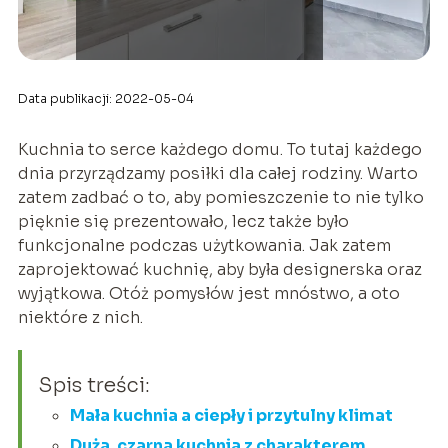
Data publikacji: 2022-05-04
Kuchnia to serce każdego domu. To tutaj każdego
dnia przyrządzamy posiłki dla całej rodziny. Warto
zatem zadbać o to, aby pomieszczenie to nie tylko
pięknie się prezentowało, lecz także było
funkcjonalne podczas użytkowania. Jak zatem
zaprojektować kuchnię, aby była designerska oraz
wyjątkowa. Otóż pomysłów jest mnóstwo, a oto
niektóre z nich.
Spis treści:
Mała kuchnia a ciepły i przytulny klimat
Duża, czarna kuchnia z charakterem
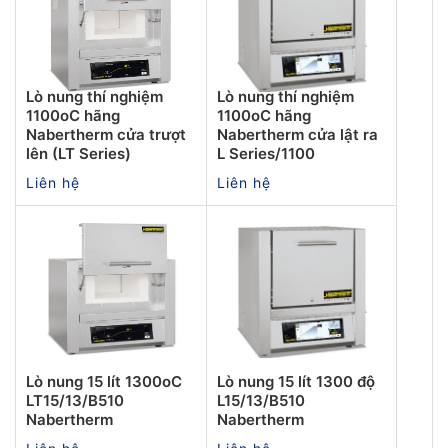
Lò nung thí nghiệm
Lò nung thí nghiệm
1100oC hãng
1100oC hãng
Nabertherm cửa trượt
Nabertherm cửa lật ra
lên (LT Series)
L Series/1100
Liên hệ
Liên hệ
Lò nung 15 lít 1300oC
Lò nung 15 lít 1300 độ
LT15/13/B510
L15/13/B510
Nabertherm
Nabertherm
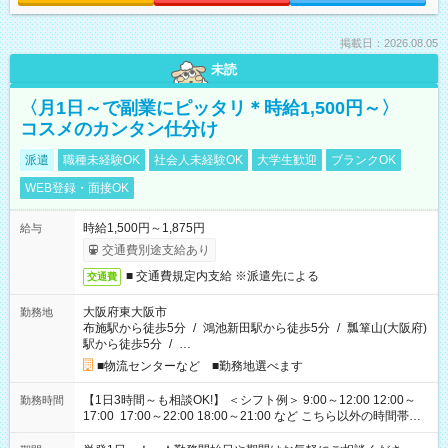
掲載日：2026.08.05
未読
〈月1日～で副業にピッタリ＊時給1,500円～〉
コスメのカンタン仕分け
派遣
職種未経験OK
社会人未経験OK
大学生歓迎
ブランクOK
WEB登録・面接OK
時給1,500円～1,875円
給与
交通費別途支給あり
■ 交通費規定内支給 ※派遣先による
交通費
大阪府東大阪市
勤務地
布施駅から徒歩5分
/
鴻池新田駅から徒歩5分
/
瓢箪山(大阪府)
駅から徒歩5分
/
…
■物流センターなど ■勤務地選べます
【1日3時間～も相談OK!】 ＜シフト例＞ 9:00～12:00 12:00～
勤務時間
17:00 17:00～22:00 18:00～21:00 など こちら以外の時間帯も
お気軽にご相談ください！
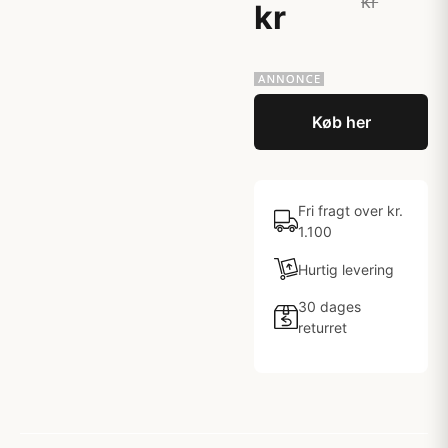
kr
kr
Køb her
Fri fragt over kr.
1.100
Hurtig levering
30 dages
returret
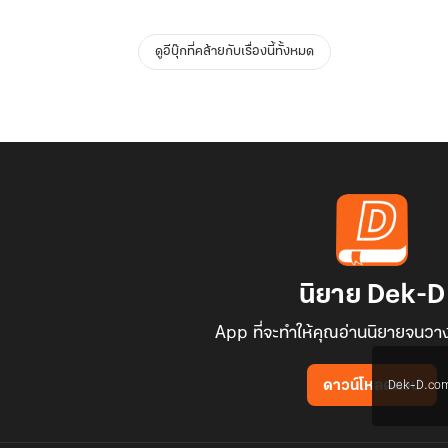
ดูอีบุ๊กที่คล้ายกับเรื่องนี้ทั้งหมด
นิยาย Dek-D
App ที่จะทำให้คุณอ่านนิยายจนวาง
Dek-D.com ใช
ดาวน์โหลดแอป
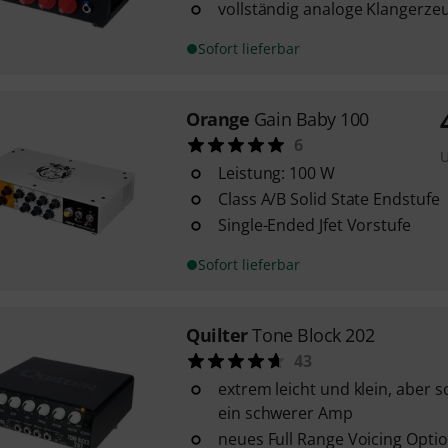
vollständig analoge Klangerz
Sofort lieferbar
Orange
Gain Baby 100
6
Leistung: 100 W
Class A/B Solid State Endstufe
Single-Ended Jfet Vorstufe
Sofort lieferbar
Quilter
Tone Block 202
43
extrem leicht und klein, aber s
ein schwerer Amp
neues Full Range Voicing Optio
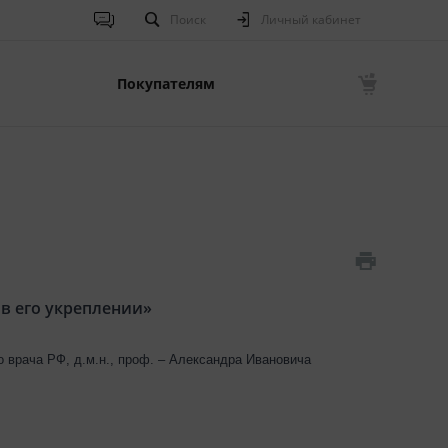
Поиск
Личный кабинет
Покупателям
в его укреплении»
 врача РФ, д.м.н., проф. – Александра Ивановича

^^^^^^^^^^^^^^^^

- Exercise description: If a line in the records above has the word "Nabertherm", copy it out.

- Answer section:
Nabertherm cửa trượt
Nabertherm cửa lật ra
Nabertherm
Nabertherm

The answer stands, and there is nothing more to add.